Records for processing Start Marker
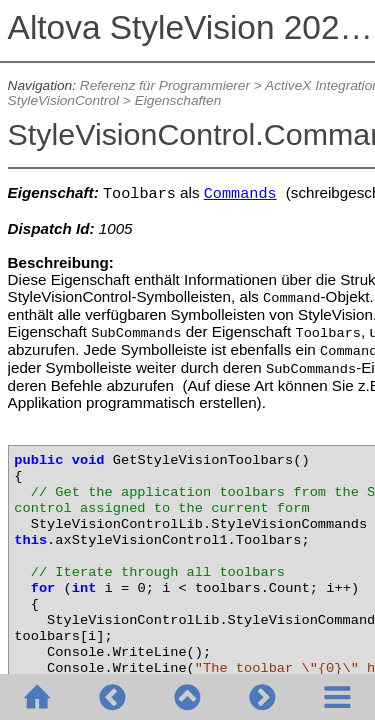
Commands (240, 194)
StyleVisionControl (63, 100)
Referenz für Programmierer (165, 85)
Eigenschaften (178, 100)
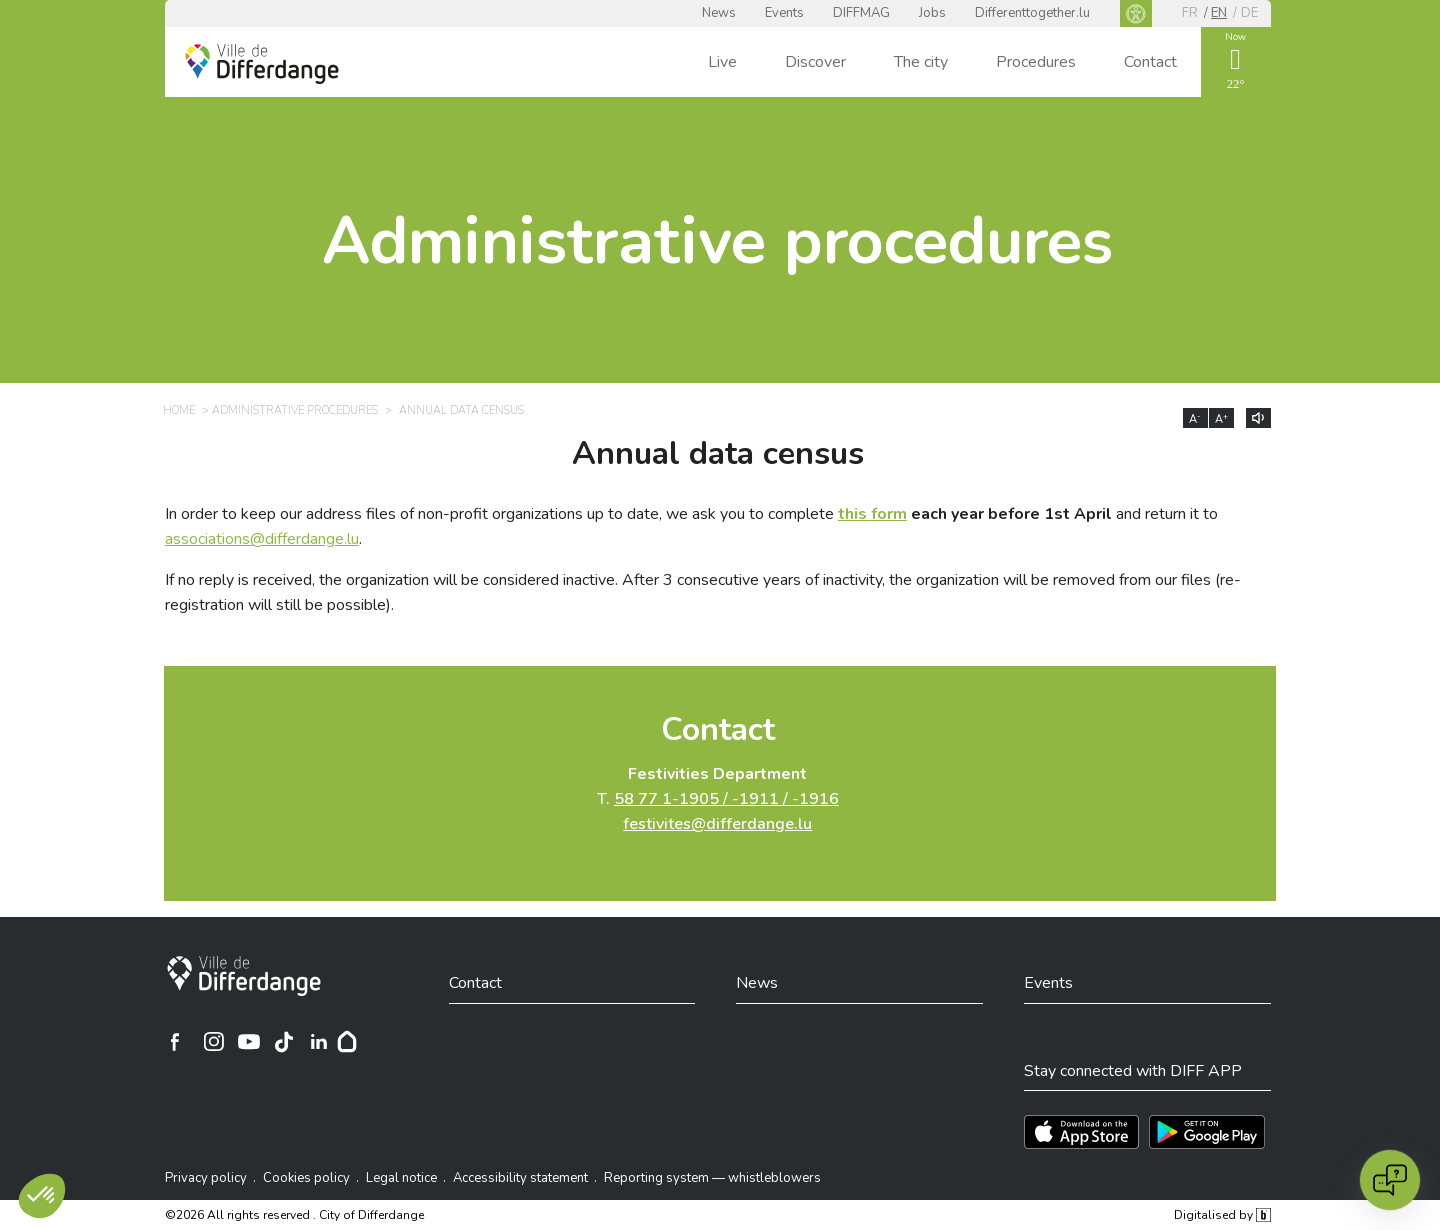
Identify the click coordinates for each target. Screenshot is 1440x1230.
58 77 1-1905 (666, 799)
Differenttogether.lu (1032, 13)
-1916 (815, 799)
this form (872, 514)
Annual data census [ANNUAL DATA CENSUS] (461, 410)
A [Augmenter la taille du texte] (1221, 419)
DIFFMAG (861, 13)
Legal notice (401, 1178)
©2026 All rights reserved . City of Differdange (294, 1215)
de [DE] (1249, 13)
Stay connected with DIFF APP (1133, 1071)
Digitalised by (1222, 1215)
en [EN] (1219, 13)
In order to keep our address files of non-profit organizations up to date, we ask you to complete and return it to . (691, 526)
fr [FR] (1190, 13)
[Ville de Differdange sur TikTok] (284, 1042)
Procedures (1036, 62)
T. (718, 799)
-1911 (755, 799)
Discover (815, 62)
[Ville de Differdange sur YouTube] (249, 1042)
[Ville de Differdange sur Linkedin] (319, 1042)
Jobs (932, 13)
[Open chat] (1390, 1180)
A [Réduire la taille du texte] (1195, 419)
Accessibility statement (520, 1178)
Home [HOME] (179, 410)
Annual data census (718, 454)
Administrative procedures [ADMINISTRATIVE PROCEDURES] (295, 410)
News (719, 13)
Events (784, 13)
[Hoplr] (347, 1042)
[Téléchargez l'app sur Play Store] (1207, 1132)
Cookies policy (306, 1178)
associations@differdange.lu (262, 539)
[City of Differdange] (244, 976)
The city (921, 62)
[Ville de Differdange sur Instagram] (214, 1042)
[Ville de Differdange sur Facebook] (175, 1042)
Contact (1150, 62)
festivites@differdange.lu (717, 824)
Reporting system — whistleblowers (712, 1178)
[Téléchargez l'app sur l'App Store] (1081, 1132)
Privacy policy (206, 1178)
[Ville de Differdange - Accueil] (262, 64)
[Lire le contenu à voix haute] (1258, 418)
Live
Records for processing End Marker
Records for processing Start Marker
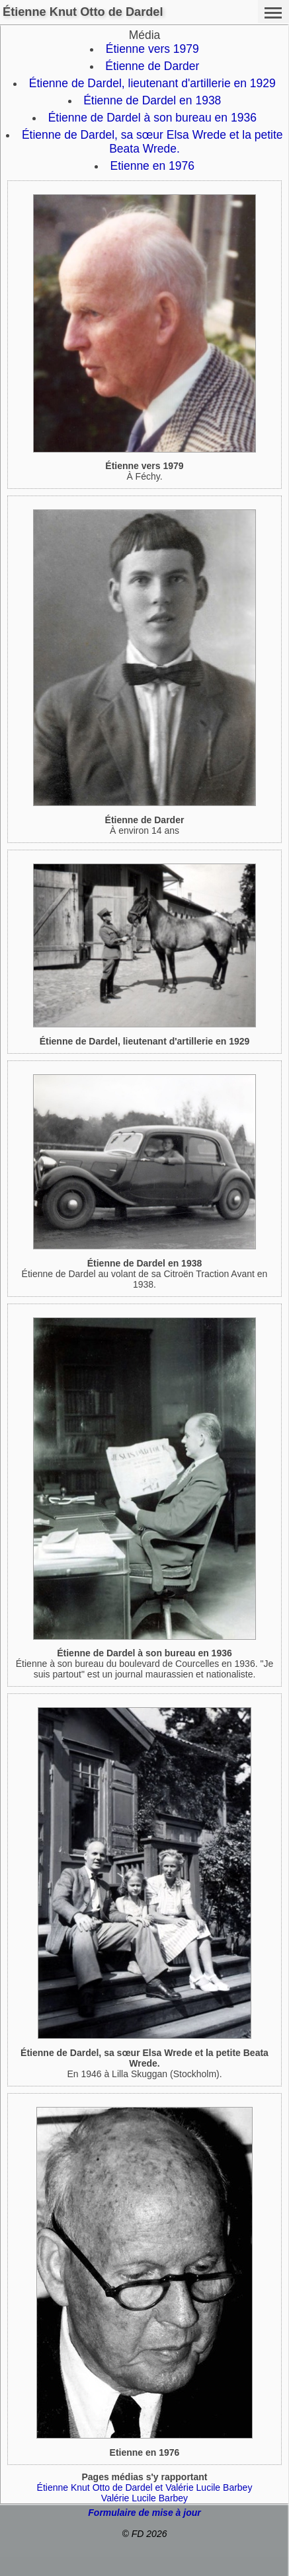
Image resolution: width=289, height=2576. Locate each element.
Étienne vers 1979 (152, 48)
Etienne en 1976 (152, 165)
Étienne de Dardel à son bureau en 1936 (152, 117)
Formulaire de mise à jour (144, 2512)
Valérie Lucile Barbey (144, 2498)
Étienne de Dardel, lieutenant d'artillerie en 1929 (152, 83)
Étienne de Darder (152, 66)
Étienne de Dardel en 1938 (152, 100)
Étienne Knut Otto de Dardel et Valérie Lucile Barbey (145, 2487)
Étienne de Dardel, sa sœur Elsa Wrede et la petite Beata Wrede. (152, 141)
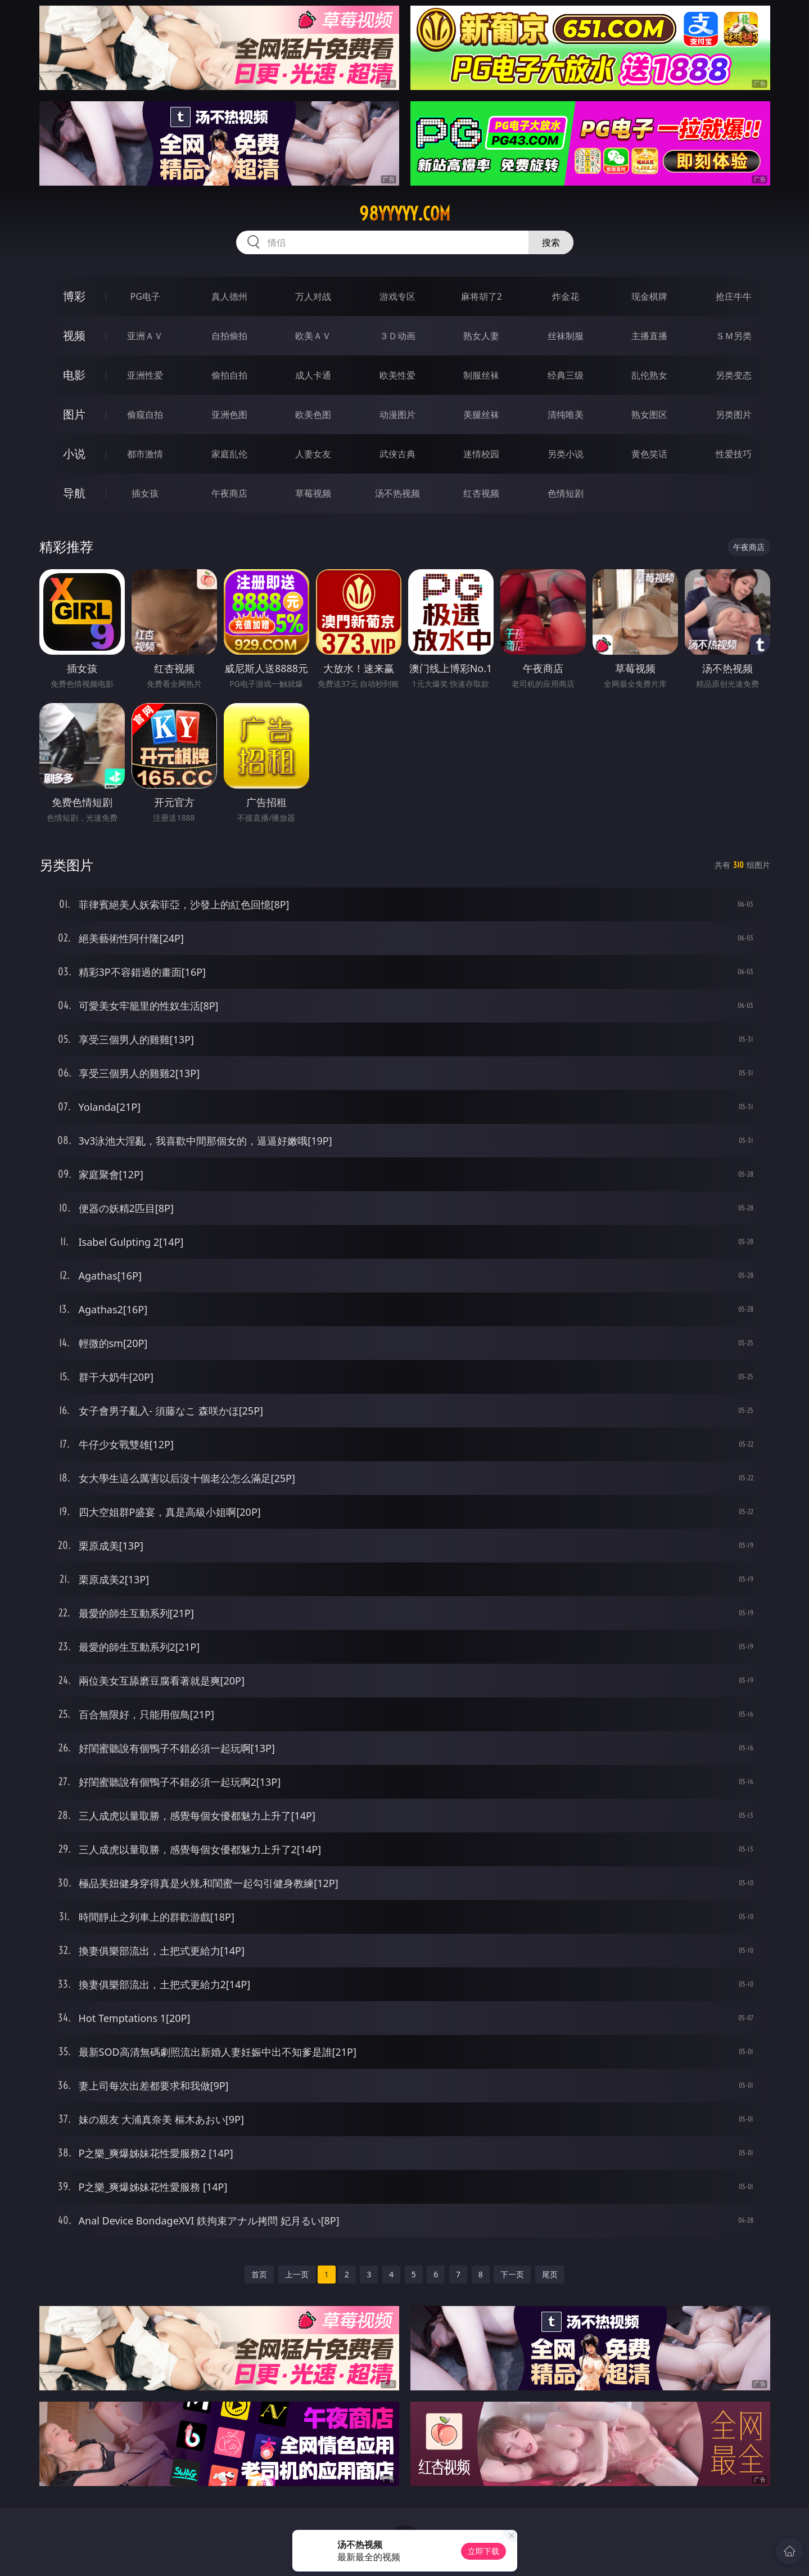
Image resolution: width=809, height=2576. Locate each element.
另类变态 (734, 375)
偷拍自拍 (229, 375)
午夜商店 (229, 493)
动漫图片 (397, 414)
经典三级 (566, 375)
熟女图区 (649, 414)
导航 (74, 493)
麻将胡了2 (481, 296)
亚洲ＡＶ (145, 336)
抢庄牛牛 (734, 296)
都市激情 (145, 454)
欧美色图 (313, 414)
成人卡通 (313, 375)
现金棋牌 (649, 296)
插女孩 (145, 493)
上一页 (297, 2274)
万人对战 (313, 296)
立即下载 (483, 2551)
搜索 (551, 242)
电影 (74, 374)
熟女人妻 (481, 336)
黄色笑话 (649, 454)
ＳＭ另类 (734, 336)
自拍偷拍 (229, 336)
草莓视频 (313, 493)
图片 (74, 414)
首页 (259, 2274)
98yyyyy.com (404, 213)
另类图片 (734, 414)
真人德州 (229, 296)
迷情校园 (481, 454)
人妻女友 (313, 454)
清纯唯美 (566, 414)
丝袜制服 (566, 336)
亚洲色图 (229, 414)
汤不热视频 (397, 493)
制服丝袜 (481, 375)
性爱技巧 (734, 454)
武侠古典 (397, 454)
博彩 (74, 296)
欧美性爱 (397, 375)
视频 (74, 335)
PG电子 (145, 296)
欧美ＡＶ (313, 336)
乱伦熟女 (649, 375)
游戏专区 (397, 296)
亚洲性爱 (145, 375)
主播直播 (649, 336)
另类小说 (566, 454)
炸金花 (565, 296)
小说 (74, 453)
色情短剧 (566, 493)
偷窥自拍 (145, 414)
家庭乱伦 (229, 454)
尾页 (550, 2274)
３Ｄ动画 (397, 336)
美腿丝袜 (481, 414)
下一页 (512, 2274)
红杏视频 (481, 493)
Records for processing End Marker
▸ **Task objective**: The expected output is each line of the records above that includes the word "height".

▸ **Solution to the exercise**:
Image resolution: width=289, height=2576. Locate each element.
Image resolution: width=809, height=2576. Locate each element.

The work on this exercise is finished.